Despite these minor curveballs, I continued to hike on through the woods like the lumbering oaf I am, and got my weekly 30-mile goal after a quick sunrise hike on Sunday morning before Tottenham played.

The pics today are from over the past week. I threw in a phone pic of Lola looking like extra chunk in her Holiday sweater and my new food obsession– the crispy air-fried chicken breast sandwich, because why not.

Later.


THE SOILED SOUNDS TRACK OF THE POST

This isn’t so much a recommendation as it is a bit of an essay/long-winded thought.

I’m sure you can tell from my writings that I was a shit student. I have no doubt that I had/have a twist of ADHD, depression, and Dog knows what else, but going to high school in the late 80s meant that the guidance counselor was less of a counselor and more of a gym teacher/JV basketball coach with nothing to do with support other than passing out jockstraps.

I was uninterested in anything but getting a laugh from friends, listening to music, and art, all while trying to make it through the day without someone making fun of the obese body I was hiding under the multiple t-shirts and button down I wore as layers of “protection” from random dudes grabbing my rolls and loudly humiliating me as I walked down halls of the small, piss poor Catholic “Christian” school I went to. 
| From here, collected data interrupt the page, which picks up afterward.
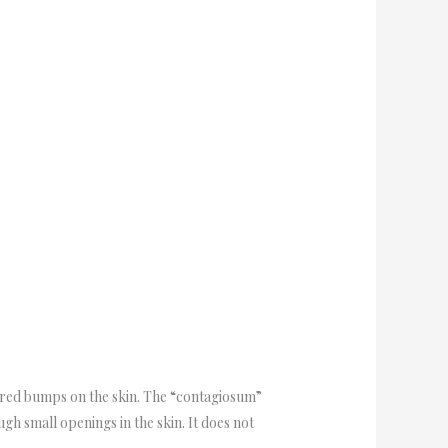
ored bumps on the skin. The “contagiosum”
ugh small openings in the skin. It does not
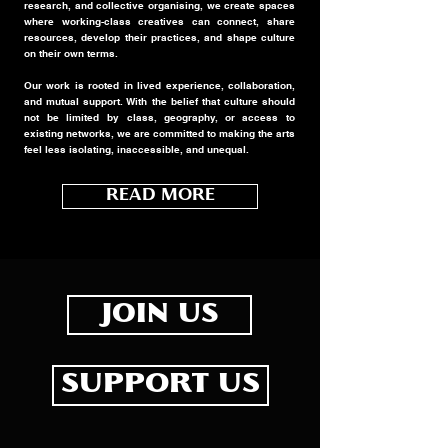
research, and collective organising, we create spaces
where working-class creatives can connect, share
resources, develop their practices, and shape culture
on their own terms.
Our work is rooted in lived experience, collaboration,
and mutual support. With the belief that culture should
not be limited by class, geography, or access to
existing networks, we are committed to making the arts
feel less isolating, inaccessible, and unequal.
READ MORE
JOIN US
SUPPORT US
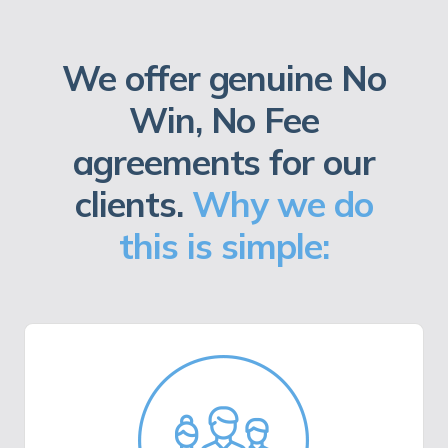
We offer genuine No
Win, No Fee
agreements for our
clients.
Why we do
this is simple:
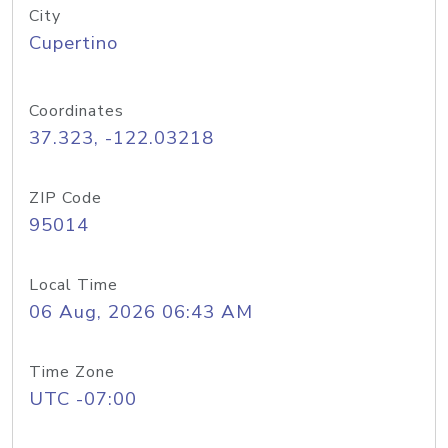
City
Cupertino
Coordinates
37.323, -122.03218
ZIP Code
95014
Local Time
06 Aug, 2026 06:43 AM
Time Zone
UTC -07:00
School offered me nothing but art class and emotional pain, but the music I was listening to offered everything, and I look back, knowing that the bulk of my “education” came through music.

Prog-rock Rush and mid-80s metal from bands like Iron Maiden turned me on to history and books I never would have never thought about reading, and since my grades weren’t good enough for any real high school literature class, I took my recommendations via songs written by Neil Peart or Steve Harris.

Then, as I evolved from metal to alternative, punk, and indie rock bands, the songs gifted me the knowledge of racial and political issues, directors, films, poets, and playwrights; hard to imagine that a straight white male from a small town in Western PA, with a shit education, could find himself giggling out loud while reading the plays of Oscar Wilde because the singer of his favorite band at the time adored him. 

Other people are quite dreadful.
The only possible society is oneself.
  ― Oscar Wilde, An Ideal Husband

And 35+ years later, I still find myself giggling at lines in those plays! I also still find myself driving alone, singing “la, la, la, I’m a girl, and you’re a boy,” as if it’s the most normal thing in the world (It is, at least I hope).

Much of the music I dug was also shared among the group of kids I hung with in high school, a gang that included a gay kid (one of my best friends in high school and not out at the time; it was too difficult in the late 80s. I would pass my driver’s ed test in his parent’s car just because we were bored.); a kid that walked down the stairs sideways, was obsessed with porn and thought olives would make his dick bigger, a golf-obsessed Mötley Crüe fan, a lesbian (also not out at the time and a future usher at our wedding), and a handful of other creatives, metal heads, oddballs, and stoners.1

This gang helped me to become more open and accepting of people who were “different” because they were more accepting of me. While we never talked about it, there was no doubt that we shared similar bonds of anxiety and pain, and along with that, we shared similar tastes in music, although Craig never did get me to like Cher!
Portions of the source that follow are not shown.